DATA FOR THIS TASK:
::::
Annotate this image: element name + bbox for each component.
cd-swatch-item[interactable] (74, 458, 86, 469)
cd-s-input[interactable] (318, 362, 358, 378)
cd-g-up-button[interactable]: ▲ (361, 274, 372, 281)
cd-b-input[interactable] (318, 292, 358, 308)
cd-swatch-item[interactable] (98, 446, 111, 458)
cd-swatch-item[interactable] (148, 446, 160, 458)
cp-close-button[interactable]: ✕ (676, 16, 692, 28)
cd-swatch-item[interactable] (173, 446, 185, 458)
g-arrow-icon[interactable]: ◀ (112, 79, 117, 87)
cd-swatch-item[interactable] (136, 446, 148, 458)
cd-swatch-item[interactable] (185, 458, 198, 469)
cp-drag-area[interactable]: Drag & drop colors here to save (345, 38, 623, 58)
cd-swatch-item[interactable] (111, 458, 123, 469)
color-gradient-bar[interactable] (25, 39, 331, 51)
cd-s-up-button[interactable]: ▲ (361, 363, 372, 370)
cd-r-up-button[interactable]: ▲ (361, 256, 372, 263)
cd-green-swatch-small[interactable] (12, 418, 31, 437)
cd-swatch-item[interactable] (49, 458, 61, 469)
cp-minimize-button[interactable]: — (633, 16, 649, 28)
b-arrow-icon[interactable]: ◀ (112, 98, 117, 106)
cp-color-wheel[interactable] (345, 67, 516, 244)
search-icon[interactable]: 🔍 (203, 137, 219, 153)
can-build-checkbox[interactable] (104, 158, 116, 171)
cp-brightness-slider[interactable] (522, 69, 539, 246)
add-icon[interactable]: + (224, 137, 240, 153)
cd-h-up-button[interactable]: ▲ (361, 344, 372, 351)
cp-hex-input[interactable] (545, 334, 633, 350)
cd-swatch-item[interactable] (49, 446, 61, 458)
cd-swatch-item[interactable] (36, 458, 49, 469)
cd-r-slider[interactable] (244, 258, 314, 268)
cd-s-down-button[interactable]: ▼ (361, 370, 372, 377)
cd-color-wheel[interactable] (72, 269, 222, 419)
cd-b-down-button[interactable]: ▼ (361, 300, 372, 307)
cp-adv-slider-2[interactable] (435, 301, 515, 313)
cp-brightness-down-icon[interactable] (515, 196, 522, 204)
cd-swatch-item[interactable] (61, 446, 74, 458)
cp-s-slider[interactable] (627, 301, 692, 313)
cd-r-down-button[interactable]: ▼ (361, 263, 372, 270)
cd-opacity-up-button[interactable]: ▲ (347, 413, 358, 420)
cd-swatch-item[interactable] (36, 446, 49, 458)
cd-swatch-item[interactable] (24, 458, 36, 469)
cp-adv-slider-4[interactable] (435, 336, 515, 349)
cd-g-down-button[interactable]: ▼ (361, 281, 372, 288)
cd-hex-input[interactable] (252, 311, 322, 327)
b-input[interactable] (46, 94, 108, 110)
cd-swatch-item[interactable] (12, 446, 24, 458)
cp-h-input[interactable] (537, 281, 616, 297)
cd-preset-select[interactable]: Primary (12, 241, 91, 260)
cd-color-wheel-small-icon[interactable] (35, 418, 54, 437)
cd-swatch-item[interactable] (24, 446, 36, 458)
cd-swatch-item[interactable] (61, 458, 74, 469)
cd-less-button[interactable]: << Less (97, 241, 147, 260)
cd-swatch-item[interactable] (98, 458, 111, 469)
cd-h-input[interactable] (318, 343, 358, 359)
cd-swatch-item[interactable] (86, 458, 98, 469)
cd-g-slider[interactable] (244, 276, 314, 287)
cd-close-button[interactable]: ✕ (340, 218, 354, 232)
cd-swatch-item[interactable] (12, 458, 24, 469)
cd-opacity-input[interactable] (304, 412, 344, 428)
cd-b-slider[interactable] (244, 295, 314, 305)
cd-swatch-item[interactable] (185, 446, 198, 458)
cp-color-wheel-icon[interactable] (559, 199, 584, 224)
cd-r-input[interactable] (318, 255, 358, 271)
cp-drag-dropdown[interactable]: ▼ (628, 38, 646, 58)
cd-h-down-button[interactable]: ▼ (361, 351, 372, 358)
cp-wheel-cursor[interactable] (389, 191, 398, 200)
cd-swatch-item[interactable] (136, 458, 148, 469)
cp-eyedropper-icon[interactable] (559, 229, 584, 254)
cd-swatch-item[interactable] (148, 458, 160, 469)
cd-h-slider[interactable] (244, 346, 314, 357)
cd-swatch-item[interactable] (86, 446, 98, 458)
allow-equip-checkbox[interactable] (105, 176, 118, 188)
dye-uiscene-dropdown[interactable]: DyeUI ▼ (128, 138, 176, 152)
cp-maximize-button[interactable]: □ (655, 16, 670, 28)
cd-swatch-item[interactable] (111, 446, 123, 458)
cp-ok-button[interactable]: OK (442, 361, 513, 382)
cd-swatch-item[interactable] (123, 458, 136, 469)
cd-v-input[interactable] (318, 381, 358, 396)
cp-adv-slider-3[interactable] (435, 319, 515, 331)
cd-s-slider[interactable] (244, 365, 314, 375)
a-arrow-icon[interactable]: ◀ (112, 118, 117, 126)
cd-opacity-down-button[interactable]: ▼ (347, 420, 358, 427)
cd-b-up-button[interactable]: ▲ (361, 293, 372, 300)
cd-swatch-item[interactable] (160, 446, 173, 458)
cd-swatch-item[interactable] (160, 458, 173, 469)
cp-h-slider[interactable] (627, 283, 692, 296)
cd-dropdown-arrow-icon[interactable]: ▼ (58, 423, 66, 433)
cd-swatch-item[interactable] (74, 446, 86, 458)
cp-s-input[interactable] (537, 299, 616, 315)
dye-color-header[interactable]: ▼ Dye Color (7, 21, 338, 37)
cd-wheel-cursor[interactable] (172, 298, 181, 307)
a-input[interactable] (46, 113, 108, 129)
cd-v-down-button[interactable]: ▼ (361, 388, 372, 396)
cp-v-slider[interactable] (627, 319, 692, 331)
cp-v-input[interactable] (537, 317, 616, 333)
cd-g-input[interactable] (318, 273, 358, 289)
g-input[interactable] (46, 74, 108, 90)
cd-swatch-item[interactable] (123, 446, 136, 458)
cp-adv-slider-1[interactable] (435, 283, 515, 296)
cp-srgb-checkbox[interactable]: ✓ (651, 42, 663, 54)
::::
TASK BRIEF: Read the listing above, then copy every line that includes the string "close".

OUTPUT:
cp-close-button[interactable]: ✕ (676, 16, 692, 28)
cd-close-button[interactable]: ✕ (340, 218, 354, 232)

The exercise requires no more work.